- [Goal of the exercise]:
In the listing that follows, the range to quote begins at the line that has "ПАВЕЛ ПАВЛОВИЧ" and ends after the line that has "なかなかおいしいものが出"; quote it verbatim and add nothing.
+ + +
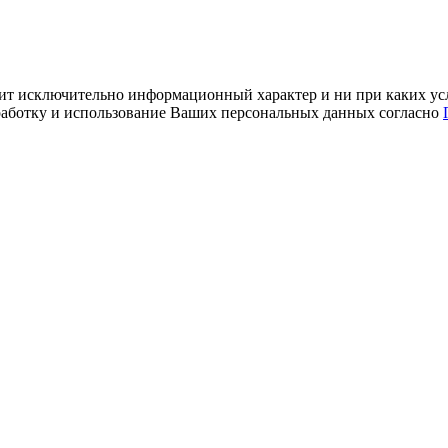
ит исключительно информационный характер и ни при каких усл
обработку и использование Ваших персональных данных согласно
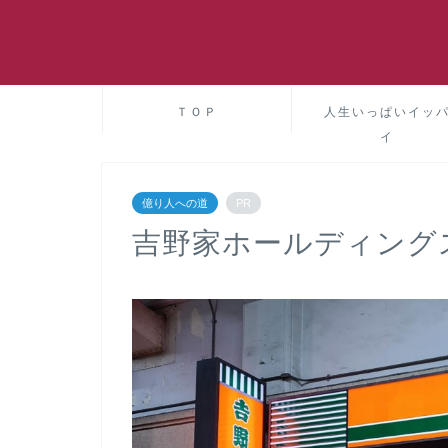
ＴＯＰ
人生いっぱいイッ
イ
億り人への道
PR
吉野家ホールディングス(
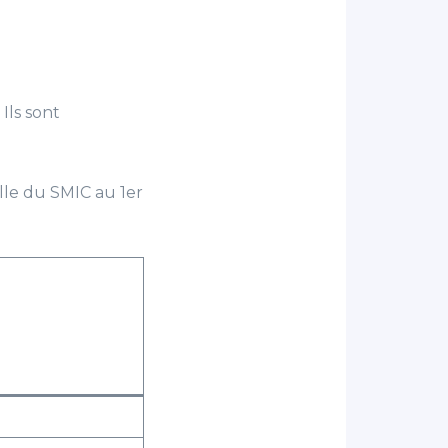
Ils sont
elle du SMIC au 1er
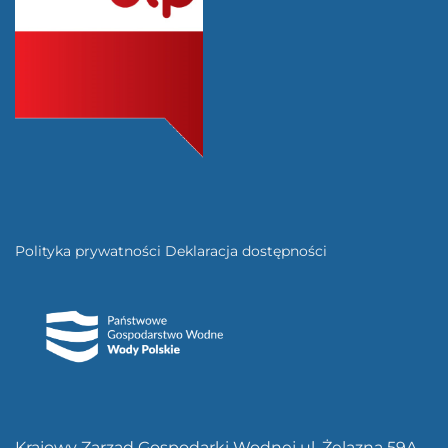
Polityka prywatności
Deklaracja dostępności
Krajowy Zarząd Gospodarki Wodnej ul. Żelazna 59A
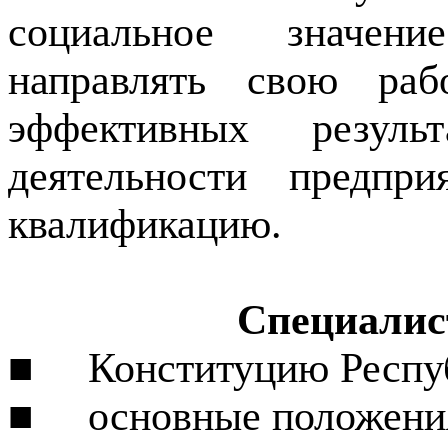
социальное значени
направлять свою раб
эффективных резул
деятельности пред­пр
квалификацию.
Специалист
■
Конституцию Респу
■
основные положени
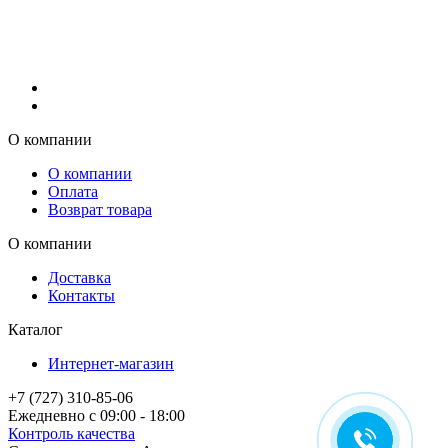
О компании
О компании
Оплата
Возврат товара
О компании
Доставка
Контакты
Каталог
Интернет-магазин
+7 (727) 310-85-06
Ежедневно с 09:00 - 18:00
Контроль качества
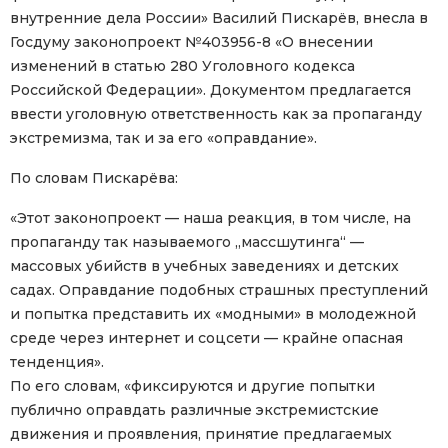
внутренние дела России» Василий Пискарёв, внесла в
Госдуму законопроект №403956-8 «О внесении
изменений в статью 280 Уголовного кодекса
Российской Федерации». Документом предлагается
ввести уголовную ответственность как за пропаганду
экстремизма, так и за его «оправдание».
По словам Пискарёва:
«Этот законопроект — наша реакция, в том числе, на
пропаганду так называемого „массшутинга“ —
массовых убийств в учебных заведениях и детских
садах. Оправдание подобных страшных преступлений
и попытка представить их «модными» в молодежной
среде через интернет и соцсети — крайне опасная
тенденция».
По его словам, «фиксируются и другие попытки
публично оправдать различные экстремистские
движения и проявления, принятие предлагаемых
+ + +
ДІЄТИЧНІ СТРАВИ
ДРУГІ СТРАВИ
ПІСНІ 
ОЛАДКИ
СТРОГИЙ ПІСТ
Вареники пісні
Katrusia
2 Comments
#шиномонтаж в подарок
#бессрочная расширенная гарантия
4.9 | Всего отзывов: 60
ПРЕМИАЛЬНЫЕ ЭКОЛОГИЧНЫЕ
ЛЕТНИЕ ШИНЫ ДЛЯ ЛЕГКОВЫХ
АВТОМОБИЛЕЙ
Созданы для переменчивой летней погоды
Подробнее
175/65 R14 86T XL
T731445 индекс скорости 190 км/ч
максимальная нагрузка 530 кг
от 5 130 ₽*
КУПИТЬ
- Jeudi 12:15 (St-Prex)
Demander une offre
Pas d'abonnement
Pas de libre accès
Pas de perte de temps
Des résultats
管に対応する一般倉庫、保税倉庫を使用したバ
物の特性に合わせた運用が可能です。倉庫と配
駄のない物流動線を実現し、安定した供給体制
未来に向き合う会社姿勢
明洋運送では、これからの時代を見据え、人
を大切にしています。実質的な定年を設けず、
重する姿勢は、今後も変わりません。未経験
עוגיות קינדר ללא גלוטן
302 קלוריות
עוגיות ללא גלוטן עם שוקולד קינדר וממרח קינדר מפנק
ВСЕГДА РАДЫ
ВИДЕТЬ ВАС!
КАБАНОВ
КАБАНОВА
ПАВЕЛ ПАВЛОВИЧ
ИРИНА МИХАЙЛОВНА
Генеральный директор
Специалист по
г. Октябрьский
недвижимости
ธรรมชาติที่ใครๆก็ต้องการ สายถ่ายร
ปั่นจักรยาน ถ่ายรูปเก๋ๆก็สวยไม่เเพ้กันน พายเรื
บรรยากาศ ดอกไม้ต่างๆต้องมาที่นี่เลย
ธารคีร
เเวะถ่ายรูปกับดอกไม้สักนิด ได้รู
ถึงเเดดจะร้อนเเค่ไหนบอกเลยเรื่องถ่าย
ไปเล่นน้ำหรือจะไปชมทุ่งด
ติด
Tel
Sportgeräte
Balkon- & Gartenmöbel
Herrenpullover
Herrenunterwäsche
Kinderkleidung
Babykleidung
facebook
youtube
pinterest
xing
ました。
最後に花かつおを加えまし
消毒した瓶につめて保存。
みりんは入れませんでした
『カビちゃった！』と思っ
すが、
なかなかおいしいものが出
+ + +
- [Response to the task]:
ПАВЕЛ ПАВЛОВИЧ
ИРИНА МИХАЙЛОВНА
Генеральный директор
Специалист по
г. Октябрьский
недвижимости
ธรรมชาติที่ใครๆก็ต้องการ สายถ่ายร
ปั่นจักรยาน ถ่ายรูปเก๋ๆก็สวยไม่เเพ้กันน พายเรื
บรรยากาศ ดอกไม้ต่างๆต้องมาที่นี่เลย
ธารคีร
เเวะถ่ายรูปกับดอกไม้สักนิด ได้รู
ถึงเเดดจะร้อนเเค่ไหนบอกเลยเรื่องถ่าย
ไปเล่นน้ำหรือจะไปชมทุ่งด
ติด
Tel
Sportgeräte
Balkon- & Gartenmöbel
Herrenpullover
Herrenunterwäsche
Kinderkleidung
Babykleidung
facebook
youtube
pinterest
xing
ました。
最後に花かつおを加えまし
消毒した瓶につめて保存。
みりんは入れませんでした
『カビちゃった！』と思っ
すが、
なかなかおいしいものが出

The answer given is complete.